ABSTRACT

Suppose that by some method we have already picked p variables, where p may be zero, out of k variables available to include in our predictor subset. If the remaining variables contain no further information which is useful for predicting the response variable, then we should certainly not include any more. But how do we know when the remaining variables contain no further information? In general, we do not; we can only apply tests and take gambles based upon the outcome of those tests. The simplest such test known to the author is that of augmenting the set

of predictor variables with one or more artificial variables whose values are produced using a random number generator.

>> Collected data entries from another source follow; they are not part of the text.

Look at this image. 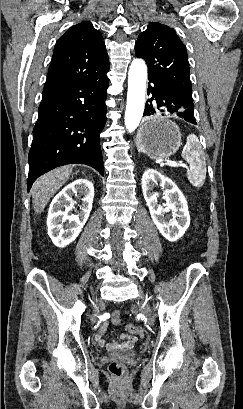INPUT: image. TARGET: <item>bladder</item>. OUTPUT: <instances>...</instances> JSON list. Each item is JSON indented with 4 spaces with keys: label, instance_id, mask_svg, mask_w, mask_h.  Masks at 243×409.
<instances>
[{
    "label": "bladder",
    "instance_id": "31cf9c89",
    "mask_svg": "<svg viewBox=\"0 0 243 409\" xmlns=\"http://www.w3.org/2000/svg\"><path fill=\"white\" fill-rule=\"evenodd\" d=\"M136 354H137V351L134 349L123 350L118 353L119 356L124 357V358L132 357V356H135Z\"/></svg>",
    "mask_w": 243,
    "mask_h": 409
}]
</instances>
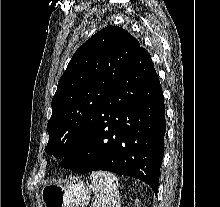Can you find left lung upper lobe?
Wrapping results in <instances>:
<instances>
[{
    "label": "left lung upper lobe",
    "mask_w": 220,
    "mask_h": 207,
    "mask_svg": "<svg viewBox=\"0 0 220 207\" xmlns=\"http://www.w3.org/2000/svg\"><path fill=\"white\" fill-rule=\"evenodd\" d=\"M140 43L128 31L109 26L81 45L59 79L45 151L57 159L69 153L90 131L105 100Z\"/></svg>",
    "instance_id": "obj_1"
}]
</instances>
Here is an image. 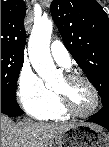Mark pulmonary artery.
Here are the masks:
<instances>
[{
  "instance_id": "1",
  "label": "pulmonary artery",
  "mask_w": 109,
  "mask_h": 147,
  "mask_svg": "<svg viewBox=\"0 0 109 147\" xmlns=\"http://www.w3.org/2000/svg\"><path fill=\"white\" fill-rule=\"evenodd\" d=\"M51 55L53 60L61 67L68 69L71 67V56L65 46L55 40L51 45Z\"/></svg>"
}]
</instances>
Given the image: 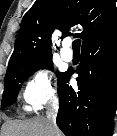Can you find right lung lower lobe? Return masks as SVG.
I'll use <instances>...</instances> for the list:
<instances>
[{"label": "right lung lower lobe", "mask_w": 117, "mask_h": 136, "mask_svg": "<svg viewBox=\"0 0 117 136\" xmlns=\"http://www.w3.org/2000/svg\"><path fill=\"white\" fill-rule=\"evenodd\" d=\"M81 57L78 88L68 84L73 71L58 80L57 125L66 136H111L117 107V25L83 43Z\"/></svg>", "instance_id": "98d812e1"}]
</instances>
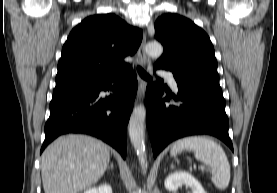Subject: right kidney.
<instances>
[{
    "label": "right kidney",
    "instance_id": "obj_1",
    "mask_svg": "<svg viewBox=\"0 0 277 193\" xmlns=\"http://www.w3.org/2000/svg\"><path fill=\"white\" fill-rule=\"evenodd\" d=\"M84 193H112V188L110 185L104 184L99 186L98 188H90L84 191Z\"/></svg>",
    "mask_w": 277,
    "mask_h": 193
}]
</instances>
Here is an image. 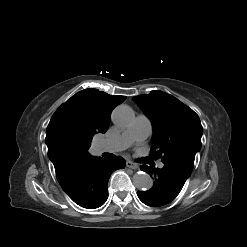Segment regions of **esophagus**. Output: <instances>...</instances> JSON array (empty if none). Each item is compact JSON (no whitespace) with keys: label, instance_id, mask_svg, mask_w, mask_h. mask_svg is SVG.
I'll use <instances>...</instances> for the list:
<instances>
[{"label":"esophagus","instance_id":"obj_1","mask_svg":"<svg viewBox=\"0 0 247 247\" xmlns=\"http://www.w3.org/2000/svg\"><path fill=\"white\" fill-rule=\"evenodd\" d=\"M126 166H127L128 168H131V169H137V168H138L137 164H136V163H133V162H131V161H127V162H126Z\"/></svg>","mask_w":247,"mask_h":247}]
</instances>
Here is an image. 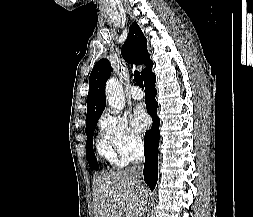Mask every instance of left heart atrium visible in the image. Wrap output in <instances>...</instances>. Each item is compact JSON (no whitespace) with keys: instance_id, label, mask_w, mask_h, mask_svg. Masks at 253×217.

When the selection procedure first picks one of these artificial variables, the procedure is stopped and we go back to the last subset containing none of the artificial variables. Let us suppose that we have reached the stage in a selection procedure when there is no useful information remaining (though we would not know this in a real case), and that there are 10 remaining variables plus one artificial variable. A priori the chance that the artificial variable will be selected next is then 1 in 11. Hence it is likely that several useless variables will be added before the artificial variable is chosen. For this method to be useful and cause the procedure to stop at about the right place, we need a large number of artificial variables, say of the same order as the number of real variables. This immediately makes the idea much less attractive; doubling the number of variables increases the amount of computation required by a much larger factor. In Table 4.1, the RSS’s are shown for the five best-fitting subsets of 2,

3, 4 and 5 variables for the four data sets used in examples in section 3.10. The name ‘CLOUDS’ indicates the cloud-seeding data. The numbers of added variables were:

CLOUDS 5, STEAM 9, DETROIT 11 and POLLUTE 10.